# Could I get some opinions on this please?



## Anonymous (Mar 26, 2014)

Hi folks

The button on the left is an 18G button from the weekend. Today I took some other gold powder that we had produced a while go and melted it and got the button on the right. The two buttons have not been treated or cleaned or pickled as can be noted by the small parts of borax on the outer edges. 

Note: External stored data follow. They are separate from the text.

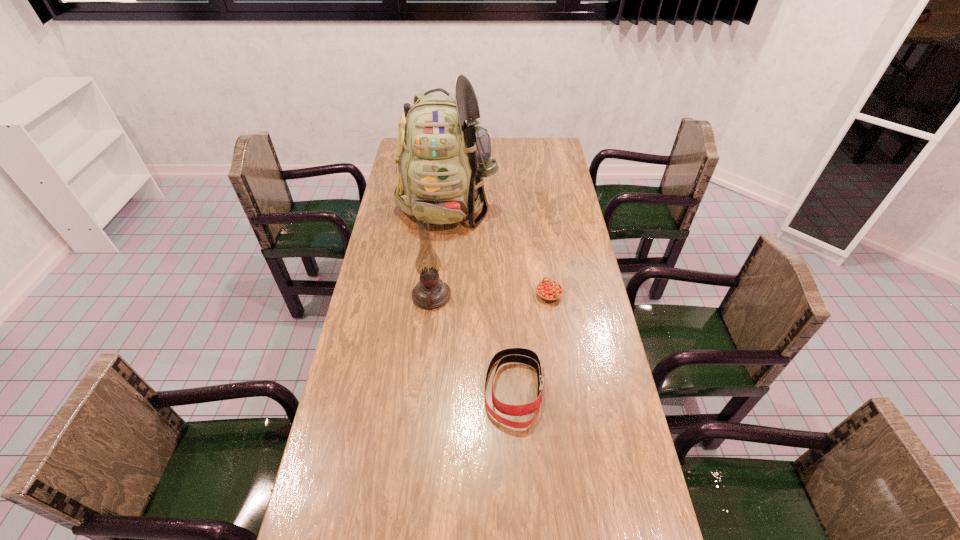 The image size is (960, 540). I want to click on free space between the rightmost object and the oil lamp, so click(491, 295).

The width and height of the screenshot is (960, 540). What are the coordinates of `vacant space that's between the nearest object and the third shortest object` in the screenshot? It's located at (473, 343).

Identify the location of empty location between the nearest object and the second tallest object. This screenshot has height=540, width=960. (473, 343).

Locate an element on the screen. The width and height of the screenshot is (960, 540). vacant space that's between the strawberry and the oil lamp is located at coordinates (491, 295).

Identify which object is the third closest to the strawberry. Please provide its 2D coordinates. Your answer should be formatted as a tuple, i.e. [(x, y)], where the tuple contains the x and y coordinates of a point satisfying the conditions above.

[(431, 292)]

Locate which object is the third closest to the nearest object. Please provide its 2D coordinates. Your answer should be formatted as a tuple, i.e. [(x, y)], where the tuple contains the x and y coordinates of a point satisfying the conditions above.

[(442, 156)]

Find the location of a particular element. The height and width of the screenshot is (540, 960). vacant space that satisfies the following two spatial constraints: 1. on the back side of the rightmost object; 2. on the right side of the nearest object is located at coordinates (509, 295).

Where is `blank space that satisfies the following two spatial constraints: 1. on the front-facing side of the tallest object; 2. on the right side of the nearest object`? This screenshot has height=540, width=960. blank space that satisfies the following two spatial constraints: 1. on the front-facing side of the tallest object; 2. on the right side of the nearest object is located at coordinates (432, 390).

The height and width of the screenshot is (540, 960). Find the location of `free space that satisfies the following two spatial constraints: 1. on the back side of the strawberry; 2. on the right side of the dog collar`. free space that satisfies the following two spatial constraints: 1. on the back side of the strawberry; 2. on the right side of the dog collar is located at coordinates (509, 295).

Where is `vacant point that satisfies the following two spatial constraints: 1. on the front side of the dog collar; 2. on the left side of the third shortest object`? The width and height of the screenshot is (960, 540). vacant point that satisfies the following two spatial constraints: 1. on the front side of the dog collar; 2. on the left side of the third shortest object is located at coordinates (422, 390).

I've seen plenty of pipes on here but I'm not sure why the pipe on the larger one is structured as it is. Could I get some opinions, good or otherwise and advice please guys? It's zoomable too for a close look.

Thanks in advance.

Jon


----------



## nickvc (Mar 26, 2014)

Jon as in most things size matters :lol: 
The reason is fairly simple the larger button is showing the crystal structure better as it has a larger area for it to form, proof of good clean metal.


----------



## Anonymous (Mar 27, 2014)

Thanks Nick I appreciate the feedback from you.....


----------



## necromancer (Mar 27, 2014)

very nice !!
looks much better then the 20 gram button i have


----------



## Geo (Mar 28, 2014)

Looks great to me. I dont see a reason to feel that its less than three nine's.


----------



## cmiller92 (Mar 28, 2014)

All of the great buttons I am seeing makes me want to get out of here so much faster, great job spaceships!


----------



## Anonymous (Mar 28, 2014)

Thanks guys - I'm glad it wasn't a disaster actually.


----------